Anirban Ghoshal
Senior Writer

Databricks’ new data lakehouse aims at media, entertainment sector

Apr 25, 2022

Data lakehouses combine the storage and analytics features of data warehouses and data lakes, with vendors like Databricks offering solutions for specific industries.

Credit: Tableau Software

After launching industry-specific data lakehouses for the retail, financial services and healthcare sectors over the past three months, Databricks is releasing a solution targeting the media and the entertainment (M&E) sector.

Now generally available, the M&E data lakehouse comes with industry use-case specific features that the company calls accelerators, including real-time personalization, said Steve Sobel, the company’s global head of communications, in a blog post.

“The idea of these so-called accelerators is to provide pre-built analyses and use-case functionality to ultimately speed deployment and time to value for customers,”  said Doug Henschen, principal analyst at Constellation Research.

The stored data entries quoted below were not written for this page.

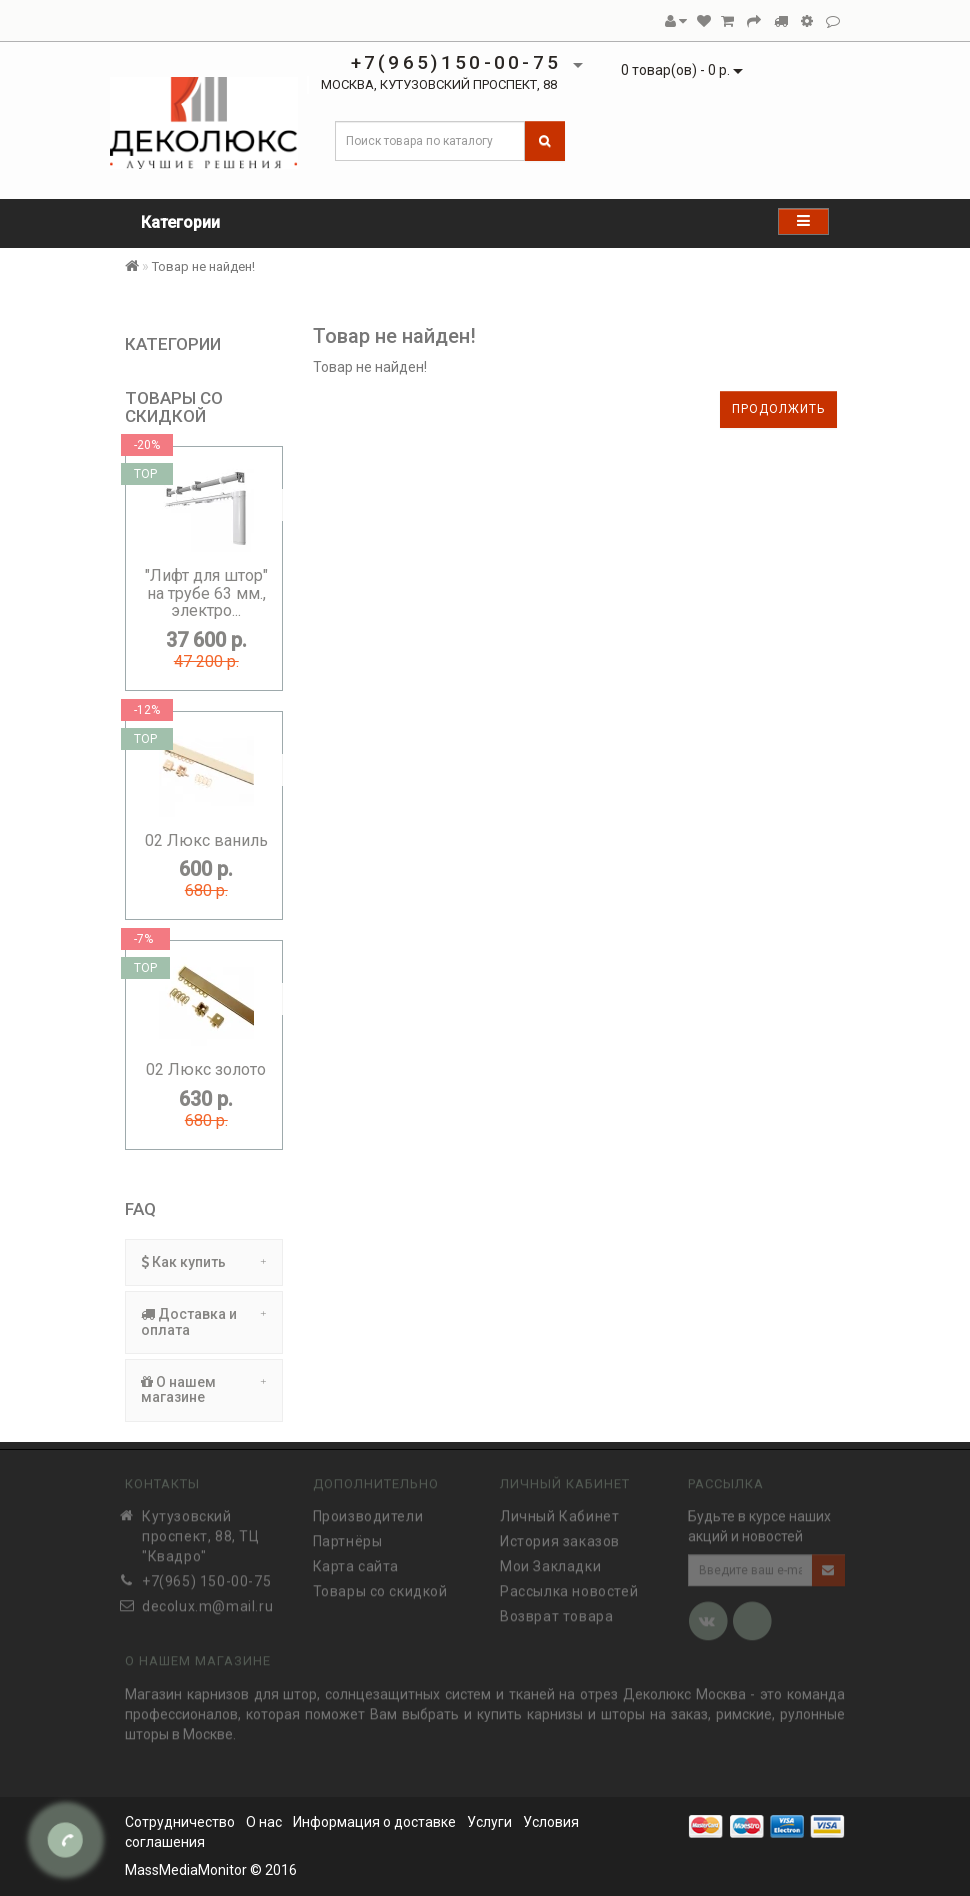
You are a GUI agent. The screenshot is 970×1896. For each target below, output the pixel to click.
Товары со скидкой (380, 1585)
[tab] (204, 1262)
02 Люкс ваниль (206, 840)
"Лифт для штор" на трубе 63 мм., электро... (206, 593)
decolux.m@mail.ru (207, 1600)
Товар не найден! (203, 266)
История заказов (560, 1535)
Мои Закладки (550, 1560)
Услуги (489, 1822)
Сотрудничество (180, 1822)
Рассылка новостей (569, 1585)
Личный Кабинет (559, 1510)
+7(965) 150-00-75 (206, 1575)
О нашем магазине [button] (204, 1389)
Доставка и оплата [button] (204, 1321)
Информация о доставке (374, 1822)
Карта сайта (356, 1560)
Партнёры (348, 1535)
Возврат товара (556, 1610)
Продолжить (778, 409)
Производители (368, 1510)
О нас (264, 1822)
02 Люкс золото (206, 1069)
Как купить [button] (204, 1262)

“You can think that the general-purpose version of the Databricks Lakehouse as giving the organization 80% of what it needs to get to the  productive use of its data to drive business insights and data science specific to the business. The idea of the industry-specific version of the Lakehouse is to get customers in specific industries, say, 90% of the way toward productive use of their data,” Henschen said.

The other 10% represents the effort of initial deployment, data-loading, configuration and the setup of administrative tasks and analysis that is specific to the customer, the Henschen said.

The data lakehouse is a relatively new data architecture concept, first championed by Cloudera, which offers both storage and analytics capabilities as part of the same solution, in contrast to the concepts for data lake and data warehouse which, respectively, store data in native format, and structured data, often in SQL format.

Features focus on media and entertainment firms

Some of the focused solutions that form a part of Databricks’ new M&E lakehouse include recommendation engines, a customer lifetime value (CLV) module, a streaming quality of service module, and toxicity detection for gaming.

While recommendation engines help create more personalized experiences for consumers with AI-powered content recommendations that drive engagement and monetization opportunities, the CLV module identifies valuable customers with models that focus on spending patterns in order to help enterprises retain users and make better marketing investments, the company said. Recommendations also include suggestions for product development choices.

“The most effective recommendation engines are very specific to industries and use cases. They require specific data inputs, models, algorithms and they deliver very specific recommendations. To deliver accurate, high-confidence recommendations is no easy task, so accelerators can provide helpful starting points for enterprises,” Henschen said.

The new data lakehouse’s features for streaming quality of service and toxicity detection for gaming are very case-specific services. While the streaming quality of service, as the name suggests, analyzes both streaming and batch data to ensure optimum, tailored content is delivered to users, the gaming-specific service uses natural language processing for real-time detection of toxic language to ensure an optimal gaming experience for users.

Partner solutions to boost functionality, adoption

As with other data lake and data warehouse providers — such as Snowflake, which also has been on an industry-focused solutions release spree — Databricks too wants to offer more functionality to its customers by partnering with other firms, which in turn is expected to boost adoption of its new lakehouse solution.

“Partnerships can be time-saving for customers as long as they introduce time-saving, pre-built integrations between the partner platforms and solutions. It’s typical for such partnerships to start with the most popular solutions in a given industry or with deepening integrations with partners already established within a given industry. The more the number of partnerships, the better it is for the solution provider,” Henschen said.
 Some of the partnerships under the M&E lakehouse solution include the company’s strategic ties with AWS, Cognizant, Lovelytics, Labelbox and Fivetran.

While the partnership with AWS is focused on providing more data and analytics capabilities for the M&E sector, the Cognizant partnership is aimed at maintaining video quality for customers.

Cognizant’s solution pairs telemetry data with artificial intelligence and machine learning to quickly identify and remedy video quality issues in real-time to solve issues such as  playback failure, delayed time-to-first-frame, or a rebuffing issue, the company said.

The company’s collaboration with Lovelytics is focused on baseball. As part of the solution, baseball team managers can optimize strategy for a game by using predictive analysis via artificial intelligence to forecast performance.

The solution also leverages bio-mechanic indicators to signal and prevent potential player injuries, the company said.

The joint solution with Labelbox is targeted toward media companies and is expected to help firms derive more value out of unstructured data.

Databricks has partnered with Fivtran to offer a data integration service which it claims can ingest data from over 180 sources including operational, ad and marketing technology solutions.